WASHINGTON (Reuters)
The Federal Reserve delivered its third straight interest rate increase of three-quarters of a percentage point today (September 21) and signaled a high likelihood of at least one more move of that size this year, with the US central bank’s chief vowing that officials would not let up in their battle to contain inflation.
The Fed raised its target interest rate to a range of 3.00 per cent – 3.25 per cent – the highest level since 2008 – and new projections showed the policy rate rising to between 4.25 per cent – 4.50 per cent by the end of this year before topping out at 4.50 per cent – 4.75 per cent in 2023.
Fed Chair Jerome Powell said US central bank officials are “strongly resolved” to bring down inflation from the highest levels in four decades and “will keep at it until the job is done,” a process he repeated would not come without pain.
“We have got to get inflation behind us,” Powell said in a news conference after the release of the Fed’s policy statement and updated quarterly economic projections. “I wish there were a painless way to do that. There isn’t.”

Inflation by the Fed’s preferred measure has been running at more than three times the central bank’s two per cent target.
The Fed’s projections, meanwhile, showed the economy slowing to a crawl in 2022, with year-end growth of 0.2 per cent, rising to 1.2 per cent in 2023, well below the economy’s potential. The unemployment rate, currently at 3.7 per cent, is projected to rise to 3.8 per cent this year and to 4.4 per cent in 2023.
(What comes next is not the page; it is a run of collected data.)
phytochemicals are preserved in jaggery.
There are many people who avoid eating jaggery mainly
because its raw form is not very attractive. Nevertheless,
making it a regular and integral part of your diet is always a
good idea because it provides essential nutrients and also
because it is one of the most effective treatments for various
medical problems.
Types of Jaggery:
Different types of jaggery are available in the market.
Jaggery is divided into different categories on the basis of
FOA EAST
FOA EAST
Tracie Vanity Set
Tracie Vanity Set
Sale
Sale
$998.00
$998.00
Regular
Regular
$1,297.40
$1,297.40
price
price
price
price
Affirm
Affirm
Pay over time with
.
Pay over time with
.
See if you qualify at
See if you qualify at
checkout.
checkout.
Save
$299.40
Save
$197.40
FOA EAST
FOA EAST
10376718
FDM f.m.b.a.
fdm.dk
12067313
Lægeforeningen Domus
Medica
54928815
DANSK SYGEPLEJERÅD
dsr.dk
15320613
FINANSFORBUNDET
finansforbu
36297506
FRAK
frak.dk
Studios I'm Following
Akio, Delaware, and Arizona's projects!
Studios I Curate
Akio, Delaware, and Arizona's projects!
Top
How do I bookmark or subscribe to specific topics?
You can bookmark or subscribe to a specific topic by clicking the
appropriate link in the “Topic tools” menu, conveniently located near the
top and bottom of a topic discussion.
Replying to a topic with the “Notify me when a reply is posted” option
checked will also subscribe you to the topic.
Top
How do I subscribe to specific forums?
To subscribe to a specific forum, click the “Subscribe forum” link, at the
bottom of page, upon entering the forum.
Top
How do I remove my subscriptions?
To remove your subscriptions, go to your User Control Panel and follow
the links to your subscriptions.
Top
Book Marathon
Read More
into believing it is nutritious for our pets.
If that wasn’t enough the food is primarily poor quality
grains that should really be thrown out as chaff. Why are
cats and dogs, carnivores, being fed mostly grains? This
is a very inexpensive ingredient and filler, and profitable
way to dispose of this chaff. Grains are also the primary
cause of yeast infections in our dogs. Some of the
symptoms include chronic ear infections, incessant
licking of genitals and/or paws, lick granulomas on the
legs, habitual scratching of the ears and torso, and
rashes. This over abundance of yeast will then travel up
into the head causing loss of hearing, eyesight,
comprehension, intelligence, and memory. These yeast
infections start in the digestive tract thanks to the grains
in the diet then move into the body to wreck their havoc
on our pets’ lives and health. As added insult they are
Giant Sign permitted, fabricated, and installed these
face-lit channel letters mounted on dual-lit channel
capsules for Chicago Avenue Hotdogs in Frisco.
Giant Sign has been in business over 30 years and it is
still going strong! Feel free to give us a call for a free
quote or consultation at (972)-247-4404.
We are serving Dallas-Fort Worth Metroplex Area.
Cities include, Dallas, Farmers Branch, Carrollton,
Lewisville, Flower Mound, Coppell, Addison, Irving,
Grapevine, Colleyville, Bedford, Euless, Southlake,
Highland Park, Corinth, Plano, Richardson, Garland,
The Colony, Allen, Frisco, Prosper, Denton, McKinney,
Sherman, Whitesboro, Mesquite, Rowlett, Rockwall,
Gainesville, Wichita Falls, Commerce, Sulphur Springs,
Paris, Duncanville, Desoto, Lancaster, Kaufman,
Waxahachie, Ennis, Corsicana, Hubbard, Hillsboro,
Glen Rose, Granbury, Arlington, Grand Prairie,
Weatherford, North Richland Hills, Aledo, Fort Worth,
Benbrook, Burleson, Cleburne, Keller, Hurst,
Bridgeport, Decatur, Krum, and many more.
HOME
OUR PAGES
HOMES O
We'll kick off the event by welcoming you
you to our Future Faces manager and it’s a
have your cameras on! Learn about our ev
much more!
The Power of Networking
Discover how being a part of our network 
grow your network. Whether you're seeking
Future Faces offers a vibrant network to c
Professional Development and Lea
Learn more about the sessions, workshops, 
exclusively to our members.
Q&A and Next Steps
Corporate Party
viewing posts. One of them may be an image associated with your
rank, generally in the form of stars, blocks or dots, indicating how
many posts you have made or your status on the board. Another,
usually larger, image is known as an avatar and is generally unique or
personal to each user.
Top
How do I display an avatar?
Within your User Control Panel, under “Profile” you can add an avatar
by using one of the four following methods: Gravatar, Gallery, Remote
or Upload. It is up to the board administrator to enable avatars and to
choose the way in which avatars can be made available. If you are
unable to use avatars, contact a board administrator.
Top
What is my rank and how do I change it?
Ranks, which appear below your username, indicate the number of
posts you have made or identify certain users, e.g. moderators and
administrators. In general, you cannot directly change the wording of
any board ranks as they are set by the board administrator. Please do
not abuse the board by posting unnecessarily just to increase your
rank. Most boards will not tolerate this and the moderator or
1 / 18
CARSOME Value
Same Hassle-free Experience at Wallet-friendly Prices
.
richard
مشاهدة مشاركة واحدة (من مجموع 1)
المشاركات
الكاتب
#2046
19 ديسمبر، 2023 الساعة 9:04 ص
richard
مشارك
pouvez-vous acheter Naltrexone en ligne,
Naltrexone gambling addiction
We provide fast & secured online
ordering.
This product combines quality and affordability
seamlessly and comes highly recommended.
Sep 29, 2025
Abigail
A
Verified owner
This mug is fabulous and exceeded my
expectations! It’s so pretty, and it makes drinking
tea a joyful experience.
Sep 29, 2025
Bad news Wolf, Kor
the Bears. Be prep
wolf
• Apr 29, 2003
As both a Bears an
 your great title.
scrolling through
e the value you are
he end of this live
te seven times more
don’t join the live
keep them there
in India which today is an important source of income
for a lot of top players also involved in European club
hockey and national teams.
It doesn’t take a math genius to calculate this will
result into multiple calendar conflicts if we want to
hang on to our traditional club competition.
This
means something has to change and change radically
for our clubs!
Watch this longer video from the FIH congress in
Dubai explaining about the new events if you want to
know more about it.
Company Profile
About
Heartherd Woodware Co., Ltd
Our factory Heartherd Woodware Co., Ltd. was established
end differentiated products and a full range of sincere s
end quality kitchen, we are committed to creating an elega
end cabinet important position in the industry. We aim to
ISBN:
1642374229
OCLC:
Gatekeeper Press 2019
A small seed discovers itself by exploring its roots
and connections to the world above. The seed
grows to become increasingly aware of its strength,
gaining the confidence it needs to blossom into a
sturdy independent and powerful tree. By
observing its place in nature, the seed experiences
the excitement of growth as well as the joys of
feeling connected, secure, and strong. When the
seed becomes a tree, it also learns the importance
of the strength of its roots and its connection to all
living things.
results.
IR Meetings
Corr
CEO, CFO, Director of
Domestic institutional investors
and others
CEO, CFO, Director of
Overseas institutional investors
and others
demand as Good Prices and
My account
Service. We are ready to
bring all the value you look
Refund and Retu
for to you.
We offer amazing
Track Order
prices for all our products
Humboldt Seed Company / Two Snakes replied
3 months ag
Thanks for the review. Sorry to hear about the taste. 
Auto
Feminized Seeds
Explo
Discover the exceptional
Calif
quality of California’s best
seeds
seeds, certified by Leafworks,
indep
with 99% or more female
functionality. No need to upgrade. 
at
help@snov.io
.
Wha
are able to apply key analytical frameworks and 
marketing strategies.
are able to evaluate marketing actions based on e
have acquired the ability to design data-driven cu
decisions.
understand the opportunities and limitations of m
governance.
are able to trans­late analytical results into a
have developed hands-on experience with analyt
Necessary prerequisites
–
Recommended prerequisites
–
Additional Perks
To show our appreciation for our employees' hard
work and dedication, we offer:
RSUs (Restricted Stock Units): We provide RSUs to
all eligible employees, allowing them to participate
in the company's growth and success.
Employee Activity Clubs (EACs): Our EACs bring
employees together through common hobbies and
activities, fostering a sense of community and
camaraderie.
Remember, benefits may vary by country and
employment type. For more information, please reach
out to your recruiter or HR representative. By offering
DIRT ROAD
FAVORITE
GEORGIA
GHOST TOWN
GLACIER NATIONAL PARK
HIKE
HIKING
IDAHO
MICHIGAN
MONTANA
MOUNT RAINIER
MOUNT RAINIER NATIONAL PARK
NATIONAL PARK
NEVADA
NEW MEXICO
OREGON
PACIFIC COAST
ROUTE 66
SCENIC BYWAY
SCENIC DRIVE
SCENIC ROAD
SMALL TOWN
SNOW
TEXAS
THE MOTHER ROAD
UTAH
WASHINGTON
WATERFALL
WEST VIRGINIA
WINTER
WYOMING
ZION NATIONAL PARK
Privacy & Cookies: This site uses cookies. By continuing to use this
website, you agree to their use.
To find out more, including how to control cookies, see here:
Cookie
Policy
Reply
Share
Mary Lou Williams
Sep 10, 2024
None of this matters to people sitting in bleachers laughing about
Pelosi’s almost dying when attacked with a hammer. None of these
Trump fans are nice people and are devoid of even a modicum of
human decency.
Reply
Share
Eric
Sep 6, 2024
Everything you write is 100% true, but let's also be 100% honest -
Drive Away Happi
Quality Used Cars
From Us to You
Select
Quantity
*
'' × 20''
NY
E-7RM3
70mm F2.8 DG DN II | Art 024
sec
The Fed’s preferred measure of inflation, which has been running at more than three times the central bank’s two per cent target, is seen slowly returning to that target in 2025.
Rate cuts are not foreseen until 2024.
US stocks seesawed following the release of the policy statement and were trading sharply lower in late-afternoon trading.
The dollar hit a fresh two-decade against a basket of currencies. In the US Treasury market, which plays a key role in the transmission of Fed policy decisions into the real economy, yields on the two-year note vaulted over the four per cent mark, their highest levels since 2007.

The federal funds rate projected for the end of this year signals another 1.25 percentage points in rate hikes to come in the Fed’s two remaining policy meetings in 2022, a level that implies another 75-basis-point increase in the offing.
“The committee is strongly committed to returning inflation to its two per cent objective,” the central bank’s rate-setting Federal Open Market Committee said after the end of a two-day policy meeting.
The Fed “anticipates that ongoing increases in the target range will be appropriate,” the statement said, repeating language from its previous statement in July. The policy decision on Wednesday was unanimous.
‘PLAYING CATCH-UP’
The updated projections point to an extended Fed battle to quell the highest bout of inflation since the 1980s, and one that potentially pushes the economy at least to the borderline of a recession.
The Fed said that “recent indicators point to modest growth in spending and production,” but the economy is still expected to slow in the remainder of the year.
“The Fed was late to recognise inflation, late to start raising interest rates, and late to start unwinding bond purchases. They’ve been playing catch-up ever since. And they’re not done yet,” said Greg McBride, chief financial analyst at Bankrate.
The rise in the unemployment rate to just shy of 4.5 per cent by the end of next year, meanwhile, is above the half-percentage-point rise in unemployment that has been associated with past recessions.